The Whittington Hospital has merged with NHS Haringey and NHS Islington to become Whittington Health, and now incorporates both acute healthcare and community based provision.
Both the Conservative and Labour parties are committed to a policy of foundation trusts and many see a certain inevitability about the Whittington’s transition to trust status.
Despite this, the Defend the Whittington Hospital Coalition remains vocal in its opposition.

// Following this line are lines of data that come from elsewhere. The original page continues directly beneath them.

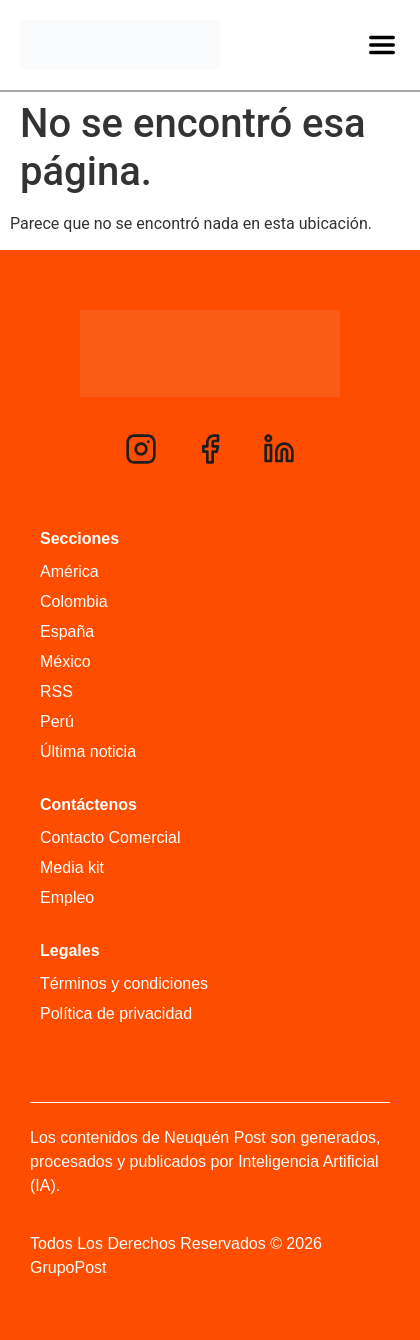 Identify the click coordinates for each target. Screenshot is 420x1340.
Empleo (67, 897)
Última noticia (88, 751)
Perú (57, 721)
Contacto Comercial (110, 837)
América (69, 571)
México (65, 661)
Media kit (72, 867)
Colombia (74, 601)
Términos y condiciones (124, 983)
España (67, 631)
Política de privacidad (116, 1013)
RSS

Shirley Franklin, from the campaign, believes that despite talk of greater local accountability, foundation trusts represent a shift to a fragmented healthcare system and a fundamental departure from the NHS’s universal founding values.
She said: “I am worried we will see a shrinking of services. They give reassurances, but there is nothing to stop them increasing the number of private patients. And it creates confusion over where the services about what services are delivered where.”
The community’s passionate support for the hospital was evident in 2010 when thousands of people took to the streets to protect its Accident and Emergency (A&E) department from closure.
Concerns for the long term future of the A&E department persist in some quarters.
But Mr Liddane insists it is “integral” to the hospital’s future.
“We are absolutely going to have an Accident and Emergency department,” he said. “In the state that we all see it, the A&E exists and will continue to exist for at least as far ahead as we can see.”